その後、アスレチックスの誘いを断り、問題行動の数々で解雇されたバンプ・ウィルスの後釜として阪急に入団。前年、来日外国人初の三冠王に輝いたブーマー・ウェルズとの大砲コンビで活躍が期待された。

 開幕直後の4月は5本塁打にとどまったが、5月に10本塁打と固め打ち。リーグトップの秋山幸二(西武)の17本塁打に2本差に迫った。対抗意識を燃やしたヒックスは、試合が終わるたびにバルボン通訳に「今日、秋山は打ったか?」と尋ね、「出足悪くて……。それを考えれば、夏場の投手がバテるころにも、もっと打てると思うし、キングは狙うよ」(週刊ベースボール6月17日号)と逆転宣言も飛び出した。

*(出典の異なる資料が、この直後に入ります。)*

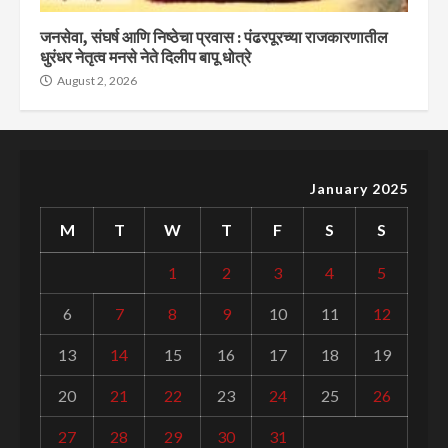
जनसेवा, संघर्ष आणि निष्ठेचा प्रवास : पंढरपूरच्या राजकारणातील
धुरंधर नेतृत्व मनसे नेते दिलीप बापू धोत्रे
August 2, 2026
January 2025
M
T
W
T
F
S
S
1
2
3
4
5
6
7
8
9
10
11
12
13
14
15
16
17
18
19
20
21
22
23
24
25
26
27
28
29
30
31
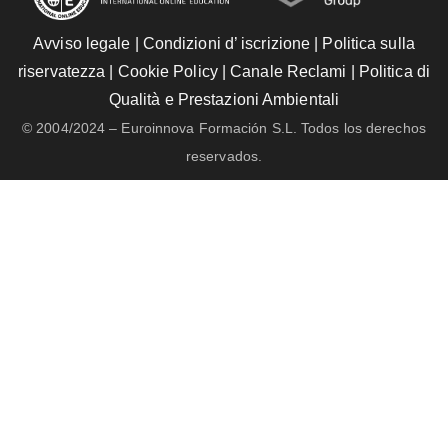
Avviso legale
|
Condizioni d’ iscrizione
|
Politica sulla
riservatezza
|
Cookie Policy
|
Canale Reclami
|
Politica di
Qualità e Prestazioni Ambientali
© 2004/2024 – Euroinnova Formación S.L. Todos los derechos
reservados.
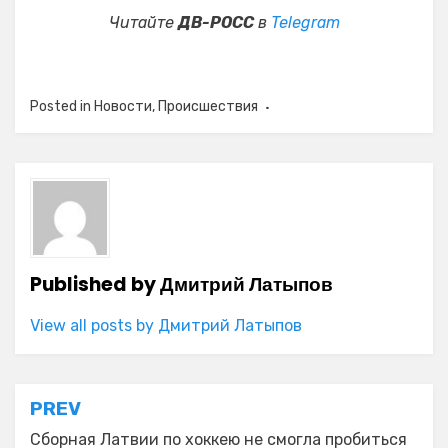
Читайте
ДВ-РОСС
в
Telegram
Posted in
Новости
,
Происшествия
Published by
Дмитрий Латыпов
View all posts by Дмитрий Латыпов
Навигация
PREV
по
Сборная Латвии по хоккею не смогла пробиться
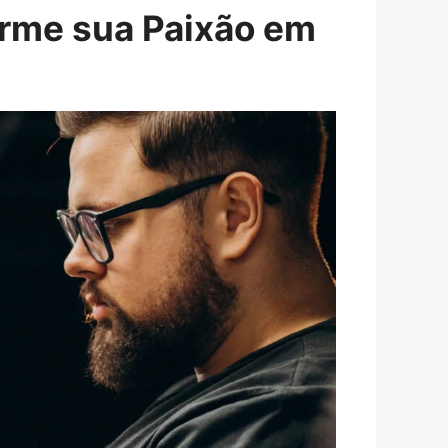
orme sua Paixão em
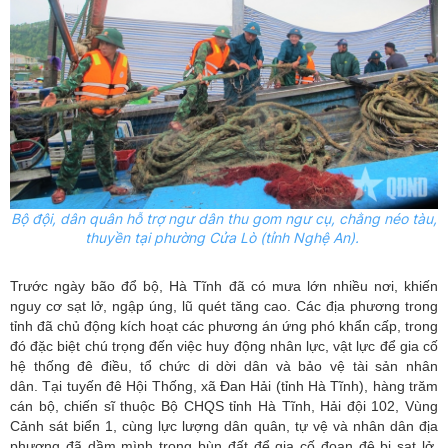
Bộ đội, dân quân hỗ trợ ngư dân thu gom ngư cụ, chằng néo tàu,
thuyền tại phường Cửa Lò (tỉnh Nghệ An).
Trước ngày bão đổ bộ, Hà Tĩnh đã có mưa lớn nhiều nơi, khiến
nguy cơ sạt lở, ngập úng, lũ quét tăng cao. Các địa phương trong
tỉnh đã chủ động kích hoạt các phương án ứng phó khẩn cấp, trong
đó đặc biệt chú trọng đến việc huy động nhân lực, vật lực để gia cố
hệ thống đê điều, tổ chức di dời dân và bảo vệ tài sản nhân
dân. Tại tuyến đê Hội Thống, xã Đan Hải (tỉnh Hà Tĩnh), hàng trăm
cán bộ, chiến sĩ thuộc Bộ CHQS tỉnh Hà Tĩnh, Hải đội 102, Vùng
Cảnh sát biển 1, cùng lực lượng dân quân, tự vệ và nhân dân địa
phương đã dầm mình trong bùn đất để gia cố đoạn đê bị sạt lở.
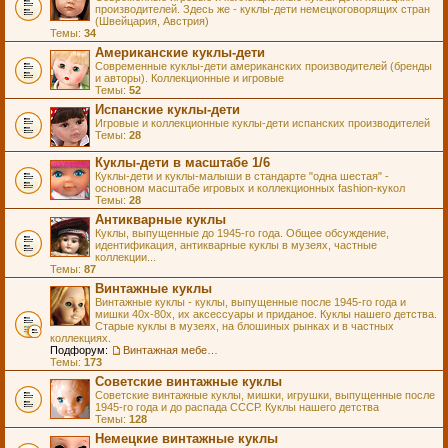
производителей. Здесь же - куклы-дети немецкоговорящих стран
(Швейцария, Австрия)
Темы:
34
Американские куклы-дети
Современные куклы-дети американских производителей (бренды
и авторы). Коллекционные и игровые
Темы:
52
Испанские куклы-дети
Игровые и коллекционные куклы-дети испанских производителей
Темы:
28
Куклы-дети в масштабе 1/6
Куклы-дети и куклы-малыши в стандарте "одна шестая" -
основном масштабе игровых и коллекционных fashion-кукол
Темы:
28
Антикварные куклы
Куклы, выпущенные до 1945-го года. Общее обсуждение,
идентификация, антикварные куклы в музеях, частные
коллекции...
Темы:
87
Винтажные куклы
Винтажные куклы - куклы, выпущенные после 1945-го года и
мишки 40х-80х, их аксессуары и приданое. Куклы нашего детства.
Старые куклы в музеях, на блошиных рынках и в частных
коллекциях.
Подфорум:
Винтажная мебель и аксессуары для кукол
Темы:
173
Советские винтажные куклы
Советские винтажные куклы, мишки, игрушки, выпущенные после
1945-го года и до распада СССР. Куклы нашего детства
Темы:
128
Немецкие винтажные куклы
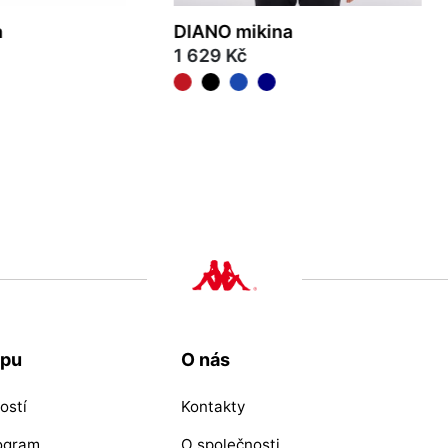
a
DIANO mikina
1 629 Kč
3XL
4XL
S
M
L
XL
2XL
3XL
4XL
upu
O nás
ostí
Kontakty
rogram
O společnosti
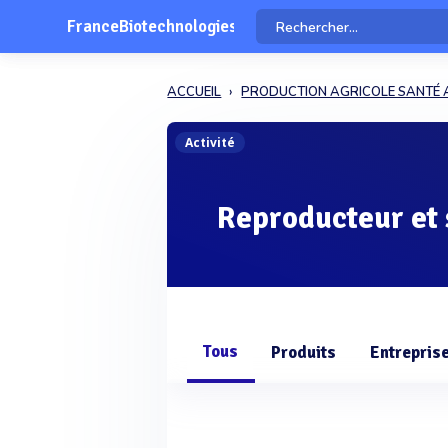
FranceBiotechnologies
ACCUEIL
PRODUCTION AGRICOLE SANTÉ 
Activité
Reproducteur et
Tous
Produits
Entrepris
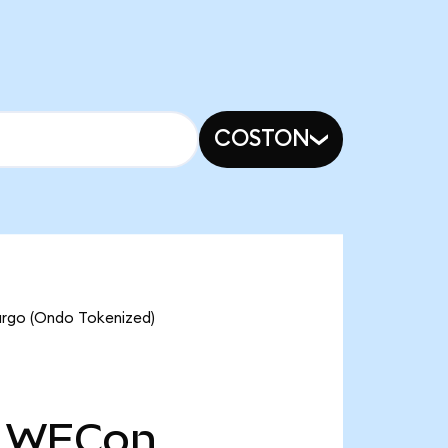
COSTON
Fargo (Ondo Tokenized)
WFCon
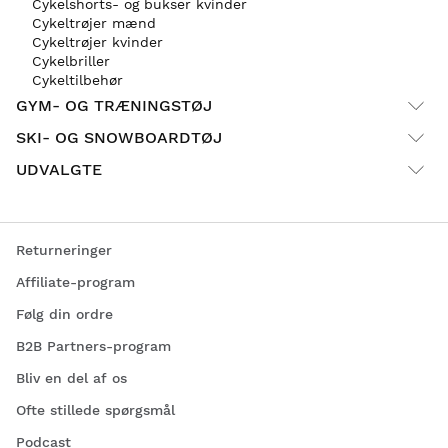
Cykelshorts- og bukser kvinder
Cykeltrøjer mænd
Cykeltrøjer kvinder
Cykelbriller
Cykeltilbehør
GYM- OG TRÆNINGSTØJ
SKI- OG SNOWBOARDTØJ
UDVALGTE
Returneringer
Affiliate-program
Følg din ordre
B2B Partners-program
Bliv en del af os
Ofte stillede spørgsmål
Podcast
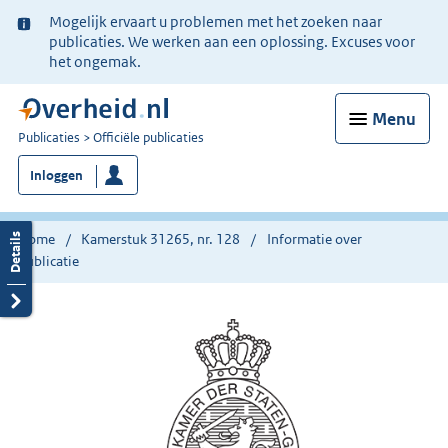
Ter
Mogelijk ervaart u problemen met het zoeken naar
informatie:
publicaties. We werken aan een oplossing. Excuses voor
het ongemak.
Menu
U
Publicaties
Officiële publicaties
bent
Inloggen
nu
hier:
Home
Kamerstuk 31265, nr. 128
Informatie over
publicatie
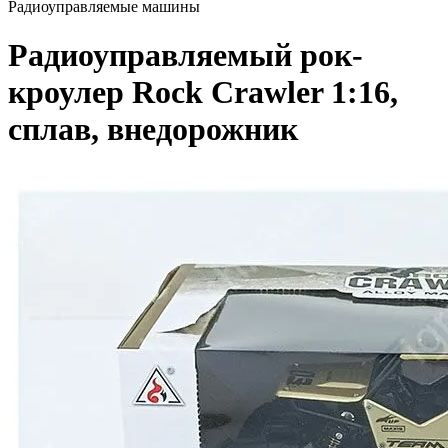
Радиоуправляемые машины
Радиоуправляемый рок-
кроулер Rock Crawler 1:16,
сплав, внедорожник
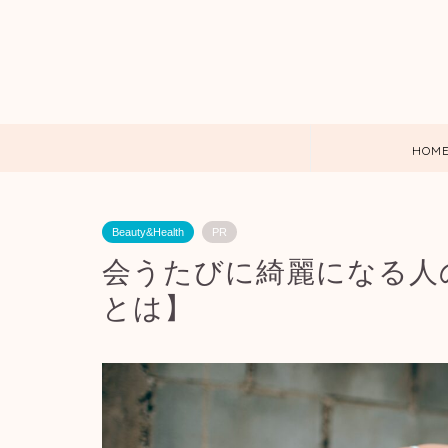
HOM
Beauty&Health
PR
会うたびに綺麗になる人
とは】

 だが、皮肉にもその夏場が“鬼門”となる。日本の投手の変化球に対応できず、6月は3本、7月は2本と急失速。8月にはスタメンわずか6試合と出番が激減した。

 結局、打率.207、22本塁打、57打点、91三振と、日本の野球に適応できないまま、1年で解雇されてしまった。

 4番不在のチームの大砲と期待されながら、ケガなどであまり活躍できなかったのが、93年に広島入りしたルイス・メディーナだ。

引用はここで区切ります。